BRIEF. What the answer must hold is the line containing "List all visible" and all lines after it through the end of the listing, copied exactly, with pictures left out.

:::

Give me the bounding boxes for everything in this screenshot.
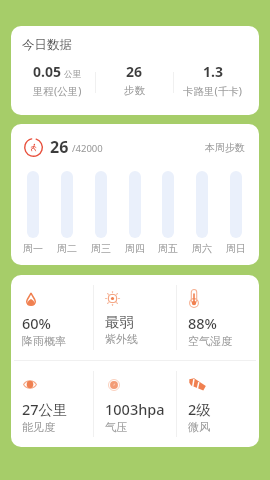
staticText: /42000	[72, 142, 103, 155]
staticText: 60%	[22, 313, 51, 333]
button[interactable]: 27公里	[11, 361, 93, 447]
staticText: 紫外线	[105, 332, 138, 346]
button[interactable]: 1.3	[174, 62, 251, 98]
staticText: 1003hpa	[105, 399, 165, 419]
staticText: 27公里	[22, 399, 68, 419]
staticText: 步数	[124, 84, 145, 97]
button[interactable]: 2级	[177, 361, 259, 447]
staticText: 降雨概率	[22, 334, 66, 348]
staticText: 卡路里(千卡)	[183, 84, 242, 98]
staticText: 里程(公里)	[33, 84, 82, 98]
staticText: 公里	[64, 69, 81, 80]
staticText: 今日数据	[22, 37, 72, 53]
button[interactable]: 1003hpa	[94, 361, 176, 447]
button[interactable]: 88%	[177, 275, 259, 360]
staticText: 1.3	[203, 62, 223, 81]
staticText: 能见度	[22, 420, 55, 434]
staticText: 微风	[188, 420, 210, 434]
staticText: 本周步数	[205, 141, 245, 154]
staticText: 88%	[188, 313, 217, 333]
staticText: 最弱	[105, 313, 134, 331]
staticText: 周五	[158, 242, 178, 255]
staticText: 26	[50, 136, 69, 158]
button[interactable]: 26	[96, 62, 173, 97]
staticText: 26	[126, 62, 143, 81]
staticText: 2级	[188, 399, 211, 419]
staticText: 空气湿度	[188, 334, 232, 348]
button[interactable]: 0.05	[19, 62, 95, 98]
staticText: 周四	[125, 242, 145, 255]
button[interactable]: 60%	[11, 275, 93, 360]
staticText: 周三	[91, 242, 111, 255]
staticText: 周六	[192, 242, 212, 255]
staticText: 气压	[105, 420, 127, 434]
staticText: 0.05	[33, 62, 61, 81]
button[interactable]: 最弱	[94, 275, 176, 360]
staticText: 周一	[23, 242, 43, 255]
staticText: 周二	[57, 242, 77, 255]
staticText: 周日	[226, 242, 246, 255]
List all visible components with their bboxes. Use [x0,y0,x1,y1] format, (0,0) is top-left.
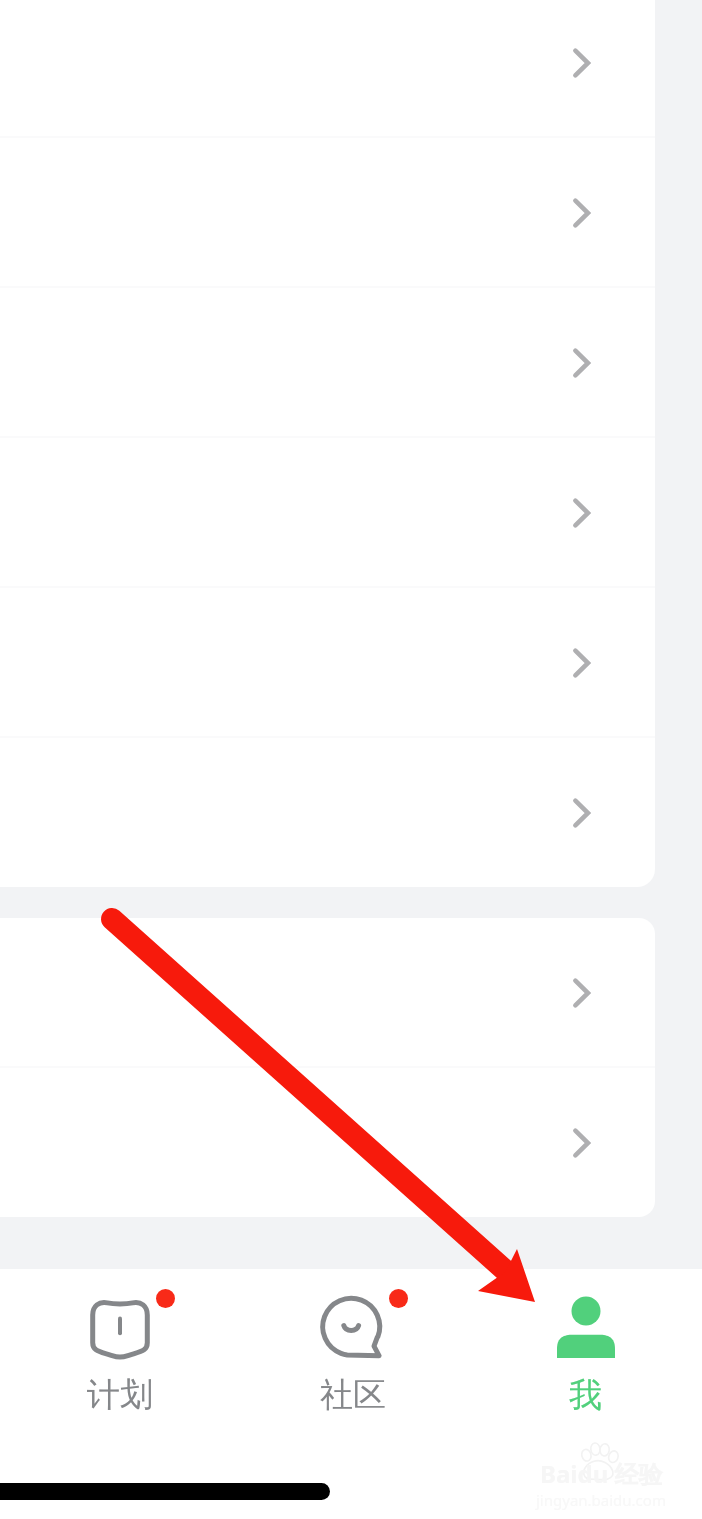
button[interactable]: 退出登录 [0,1068,655,1217]
button[interactable]: 关于我们 [0,918,655,1068]
button[interactable]: 计划 [4,1269,236,1416]
staticText: 我 [569,1374,602,1416]
button[interactable]: 社区 [236,1269,469,1416]
staticText: 计划 [87,1374,153,1416]
button[interactable]: 我的收藏 [0,138,655,288]
button[interactable]: 我的订单 [0,0,655,138]
button[interactable]: 我 [469,1269,702,1416]
staticText: 社区 [320,1374,386,1416]
staticText: Baidu 经验 [540,1457,663,1490]
button[interactable]: 帮助与反馈 [0,588,655,738]
button[interactable]: 我的消息 [0,288,655,438]
button[interactable]: 我的卡券 [0,438,655,588]
button[interactable]: 设置 [0,738,655,887]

:::

SOLUTION TO THIS TASK.
List all visible components with their bboxes. Use [x0,y0,x1,y1] format, (0,0) is top-left.
button[interactable]: 退出登录 [0,1068,655,1217]
button[interactable]: 关于我们 [0,918,655,1068]
button[interactable]: 计划 [4,1269,236,1416]
staticText: 我 [569,1374,602,1416]
button[interactable]: 社区 [236,1269,469,1416]
staticText: 计划 [87,1374,153,1416]
button[interactable]: 我的收藏 [0,138,655,288]
button[interactable]: 我的订单 [0,0,655,138]
button[interactable]: 我 [469,1269,702,1416]
staticText: 社区 [320,1374,386,1416]
staticText: Baidu 经验 [540,1457,663,1490]
button[interactable]: 帮助与反馈 [0,588,655,738]
button[interactable]: 我的消息 [0,288,655,438]
button[interactable]: 我的卡券 [0,438,655,588]
button[interactable]: 设置 [0,738,655,887]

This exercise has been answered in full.